Reanalysis of Clinical Trials Finds Misleading Results
sciencehabit writes: Clinical trials rarely get a second look — and when they do, their findings are not always what the authors originally reported. That's the conclusion of a new study (abstract), which compared how 37 studies that had been reanalyzed measured up to the original. In 13 cases, the reanalysis came to a different outcome — a finding that suggests many clinical trials may not be accurately reporting the effect of a new drug or intervention. Moreover, only five of the reanalyses were by an entirely different set of authors, which means they did not get a neutral relook.
In one of the trials, which examined the efficacy of the drug methotrexate in treating systemic sclerosis—an autoimmune disease that causes scarring of the skin and internal organs—the original researchers found the drug to be not much more effective than the placebo, as they reported in a 2001 paper. However, in a 2009 reanalysis of the same trial, another group of researchers including one of the original authors used Bayesian analysis, a statistical technique to overcome the shortcomings of small data sets that plague clinical trials of rare diseases such as sclerosis. The reanalysis found that the drug was, as it turned out, more effective than the placebo and had a good chance of benefiting sclerosis patients.
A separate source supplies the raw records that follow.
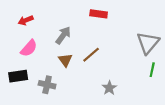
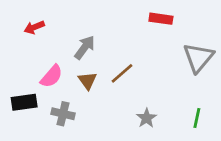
red rectangle: (99, 14) -> (161, 19), moved
pink semicircle: (29, 48) -> (51, 76), moved
green line: (152, 70) -> (197, 118), moved

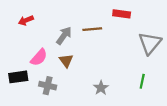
brown line: (122, 73) -> (92, 29), moved, turned 36
gray star: (146, 118) -> (101, 88), moved
green line: (197, 118) -> (142, 81), moved

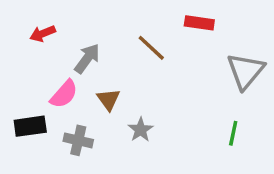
brown line: (92, 29) -> (151, 48), turned 48
gray arrow: (64, 36) -> (87, 59), moved
gray star: (101, 88) -> (141, 130), moved

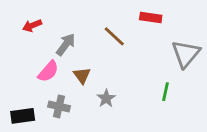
black rectangle: (30, 126) -> (23, 116), moved
green line: (233, 133) -> (165, 92), moved

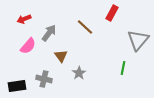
red rectangle: (151, 17) -> (112, 13), turned -70
pink semicircle: (48, 71) -> (28, 46), moved

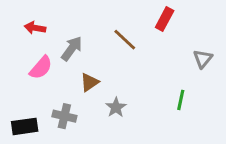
red arrow: (24, 19) -> (35, 28), turned 32
gray triangle: (138, 40) -> (203, 59), size x0.6
brown triangle: (61, 56) -> (89, 82), turned 32

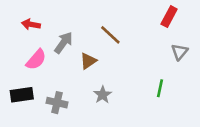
red rectangle: (165, 19) -> (169, 17), moved
brown triangle: (89, 82) -> (88, 61), moved
black rectangle: (25, 126) -> (22, 95), moved

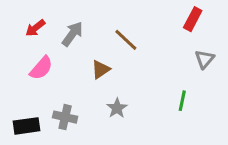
red arrow: (31, 24) -> (35, 28), turned -48
gray arrow: (64, 43) -> (72, 34), moved
black rectangle: (22, 95) -> (26, 126), moved

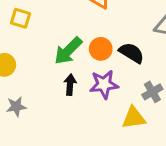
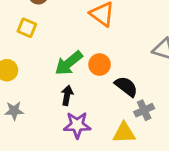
black semicircle: (132, 53) -> (126, 87), moved
purple star: (104, 84) -> (77, 125), moved

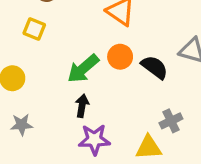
orange circle: (100, 65) -> (120, 57), moved
black semicircle: (126, 87) -> (155, 67), moved

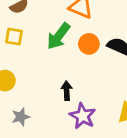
green arrow: (83, 69) -> (58, 36), moved
purple star: (94, 140) -> (83, 116), turned -30

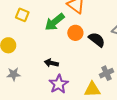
black arrow: (67, 91) -> (51, 63), turned -88

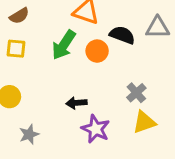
black semicircle: (97, 40) -> (122, 35), moved
gray cross: (106, 73) -> (136, 93), moved

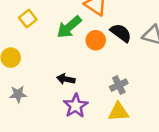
yellow square: (16, 49) -> (28, 19), turned 30

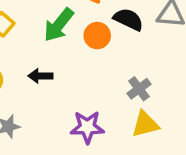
black arrow: (66, 79) -> (40, 76), moved
purple star: (76, 106) -> (87, 127), turned -30

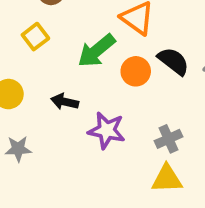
purple star: (87, 127) -> (107, 130), moved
In one of the trials, which examined the efficacy of the drug methotrexate in treating systemic sclerosis—an autoimmune disease that causes scarring of the skin and internal organs—the original researchers found the drug to be not much more effective than the placebo, as they reported in a 2001 paper. However, in a 2009 reanalysis of the same trial, another group of researchers including one of the original authors used Bayesian analysis, a statistical technique to overcome the shortcomings of small data sets that plague clinical trials of rare diseases such as sclerosis. The reanalysis found that the drug was, as it turned out, more effective than the placebo and had a good chance of benefiting sclerosis patients.
Now that is an interesting observation! Mostly, in science, when someone does an experiment that supposedly proves a theory, the next step is to document and publish every detailed step. Only when a number of peers have replicated the results can they be accepted with any confidence.
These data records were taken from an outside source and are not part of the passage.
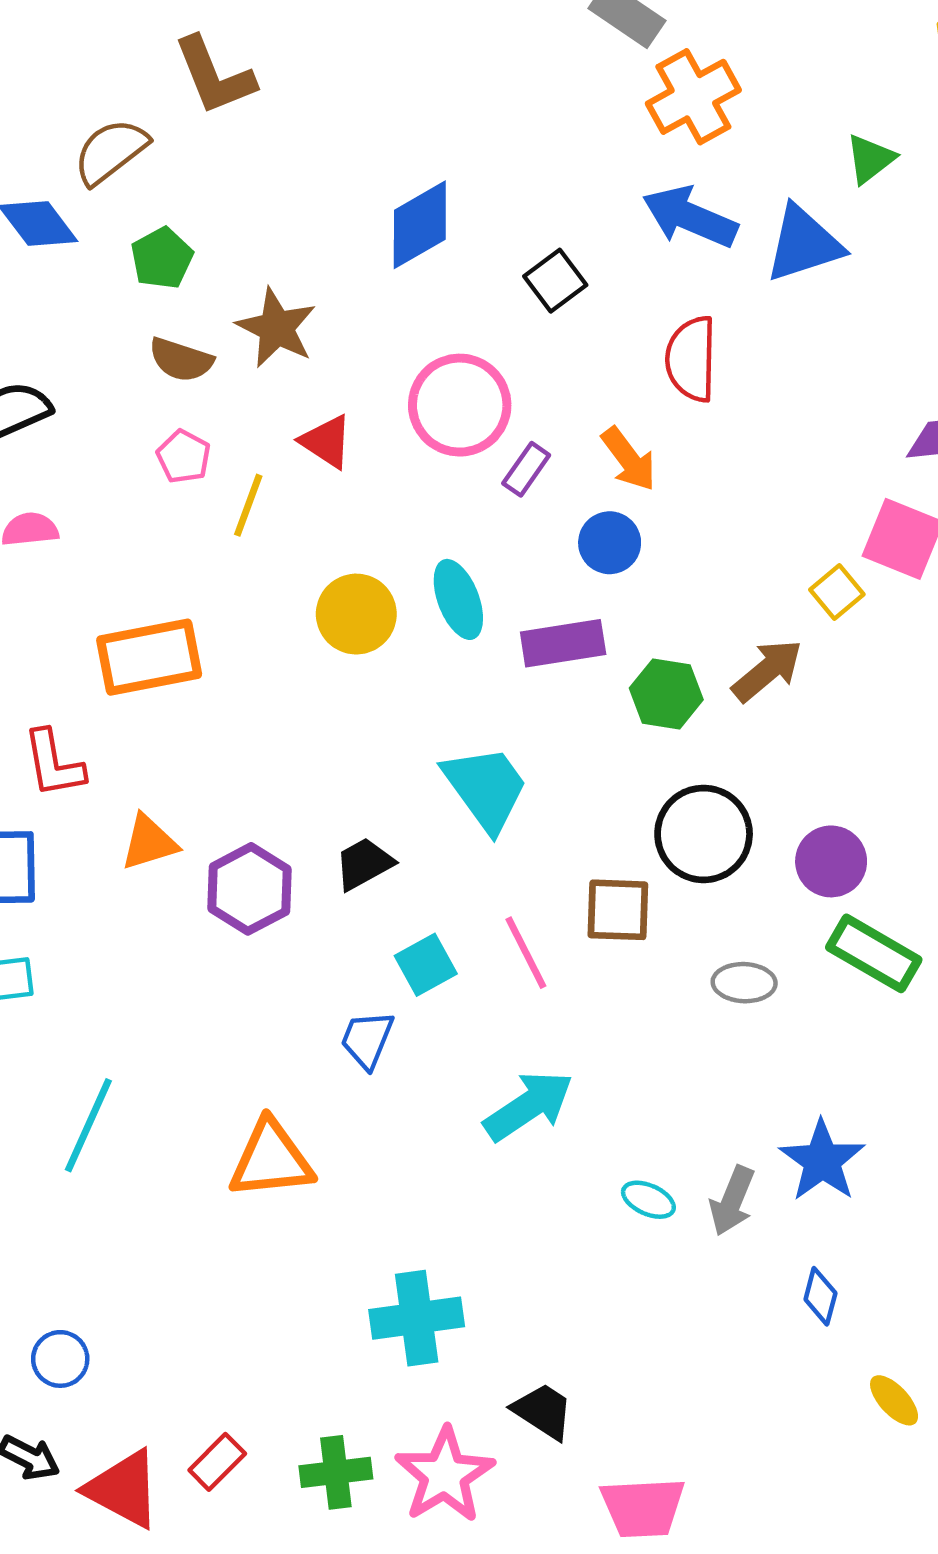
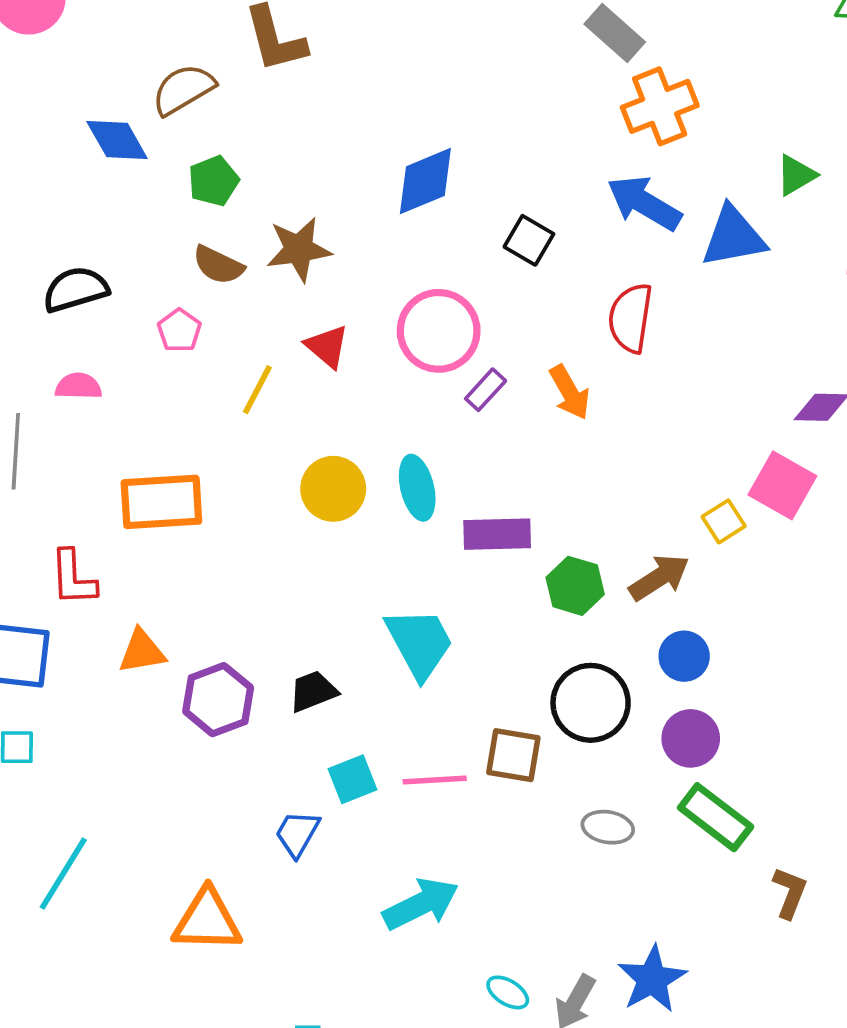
black square: (555, 281) -> (529, 240), turned -30
brown star: (276, 328) -> (299, 249), turned 30
pink pentagon: (184, 457) -> (179, 330), moved
blue circle: (610, 543) -> (684, 656), moved
pink line: (526, 953) -> (435, 780), turned -74

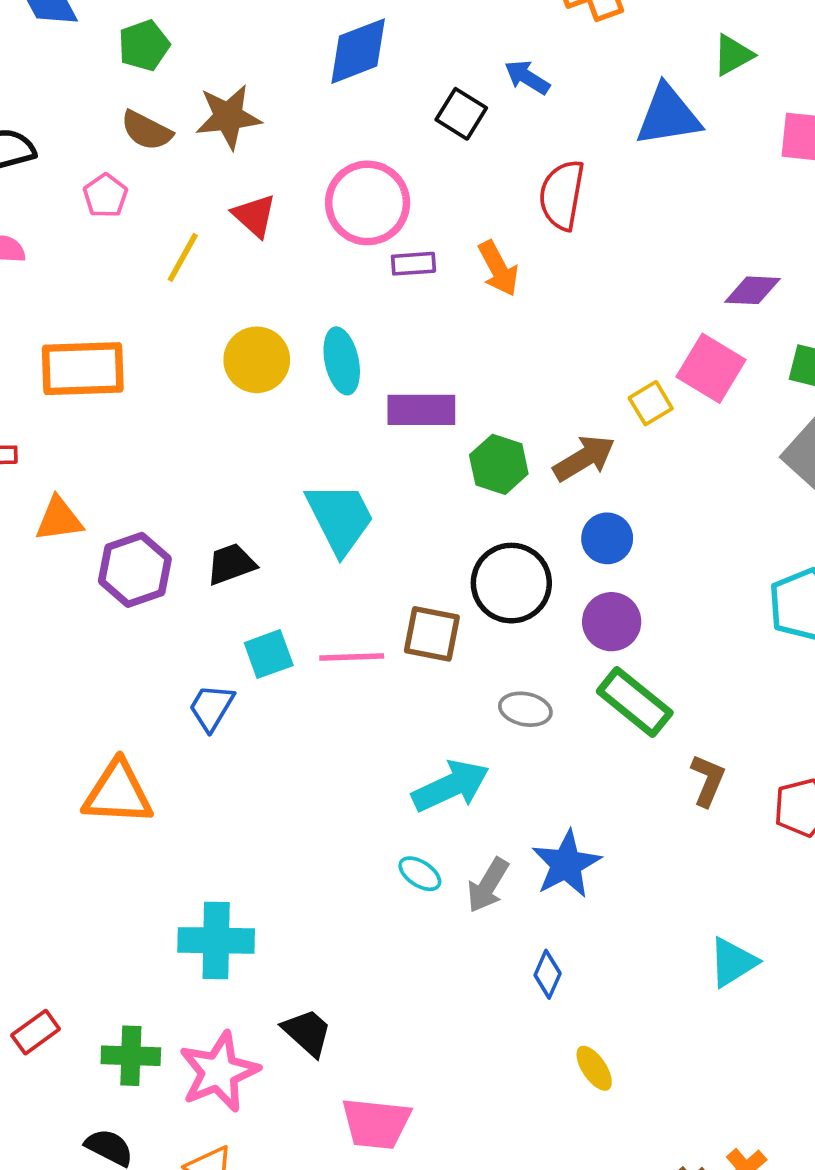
blue arrow: (644, 203) -> (527, 77), moved, size x0.6
purple rectangle: (486, 390) -> (413, 264), turned 42
cyan arrow: (421, 904) -> (451, 786), moved

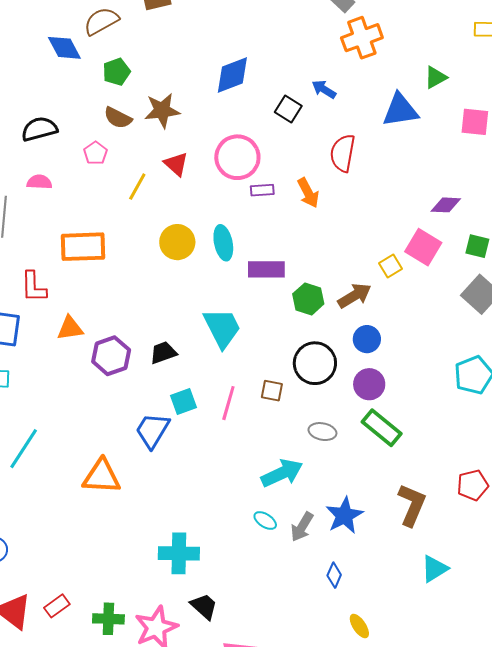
brown square: (432, 634) -> (272, 391), size x0.7
pink line: (352, 657) -> (228, 403), turned -72
blue trapezoid: (211, 707) -> (152, 430), size x1.4
brown L-shape: (708, 780) -> (412, 505), moved, size x1.5
cyan cross: (216, 940) -> (179, 553), moved

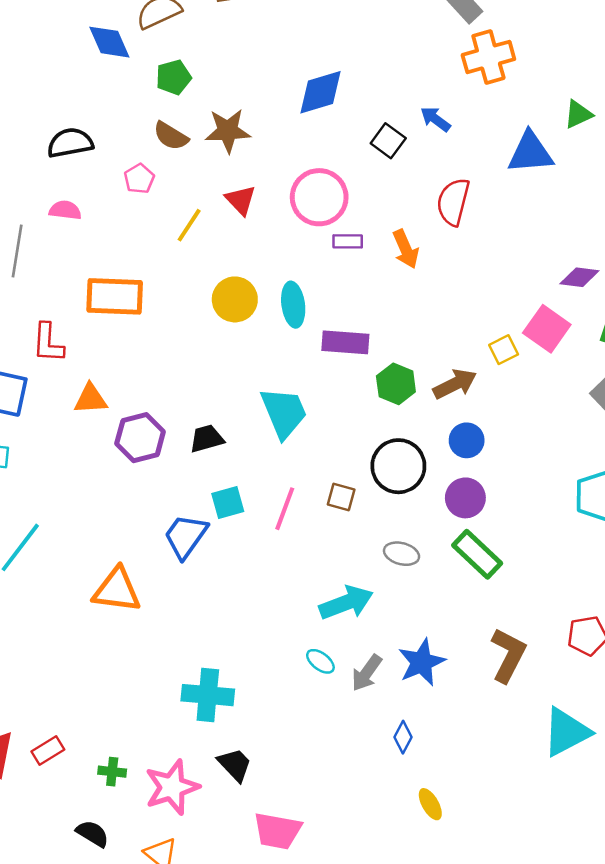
cyan triangle: (435, 569) -> (566, 732), moved, size x1.4
green cross: (108, 619) -> (112, 772), size x0.7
Yet in clinical trials of new drugs, it seems, only a single trial is ever done. How did that ever get accepted as proper scientific evidence?
I am sure that there are many other solipsists out there.
The problem is the Bayesian analysis is far from conclusive. What it does point to is that the clinical trial needs a larger sample size. Sample sizes that are too small are useless.
They looked at reanalyses that had already been done for other reasons, rather than doing their own reanalyses on randomly selected trials. It occurs to me that these trials may have been subjected to reanalysis precisely *because* there were doubts about the initial analysis.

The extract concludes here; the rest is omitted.